Given information
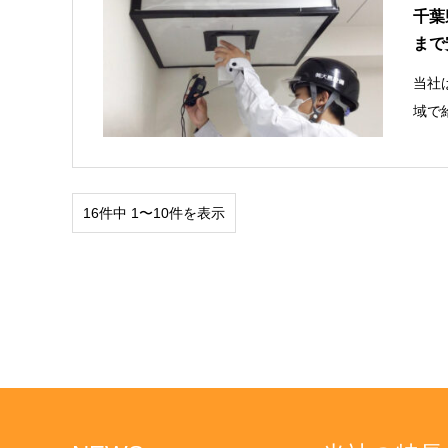
千葉
まで
当社
域で
16件中 1〜10件を表示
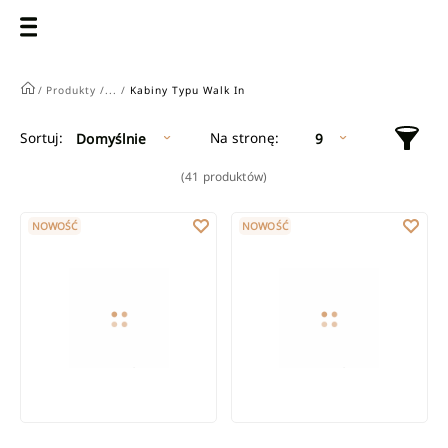
/
Produkty /
... /
Kabiny Typu Walk In
Na stronę:
Sortuj:
Domyślnie
9
(41 produktów)
Kabina prysznicowa walk-in Invena przesuwna 90 cm szkło tran
Kabina prysznicowa walk-in Inv
NOWOŚĆ
NOWOŚĆ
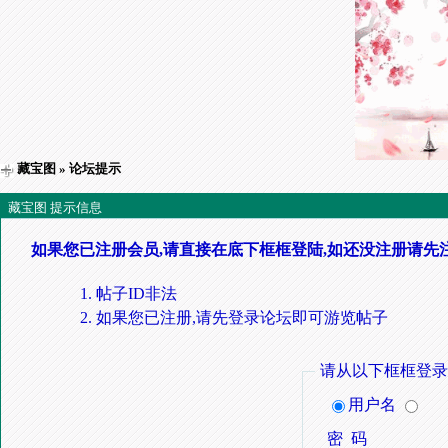
藏宝图
» 论坛提示
藏宝图 提示信息
如果您已注册会员,请直接在底下框框登陆,如还没注册请先
帖子ID非法
如果您已注册,请先登录论坛即可游览帖子
请从以下框框登录
用户名
密 码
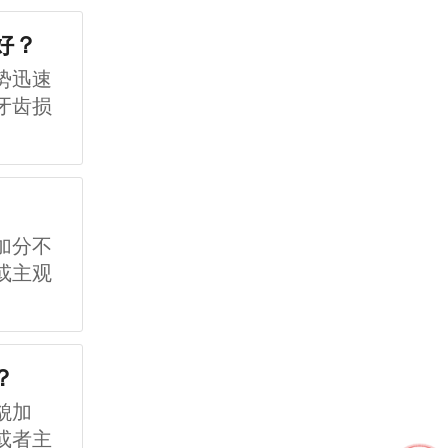
好？
势迅速
牙齿损
加分不
或主观
？
貌加
或者主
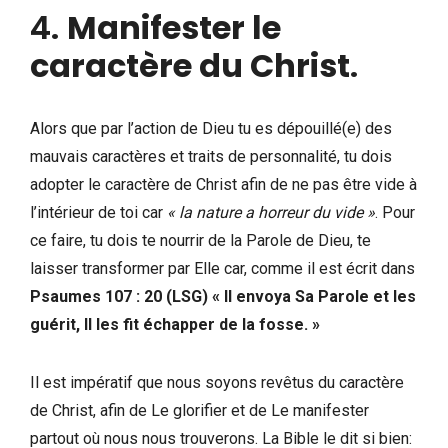
4.
Manifester le
caractère du Christ
.
Alors que par l’action de Dieu tu es dépouillé(e) des
mauvais caractères et traits de personnalité, tu dois
adopter le caractère de Christ afin de ne pas être vide à
l’intérieur de toi car
« la nature a horreur du vide »
. Pour
ce faire, tu dois te nourrir de la Parole de Dieu, te
laisser transformer par Elle car, comme il est écrit dans
Psaumes 107 : 20 (LSG) « Il envoya Sa Parole et les
guérit, Il les fit échapper de la fosse. »
Il est impératif que nous soyons revêtus du caractère
de Christ, afin de Le glorifier et de Le manifester
partout où nous nous trouverons. La Bible le dit si bien:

What is being asked
Return every line of the listing above where "vide" appears.

Exercise answer
adopter le caractère de Christ afin de ne pas être vide à
« la nature a horreur du vide »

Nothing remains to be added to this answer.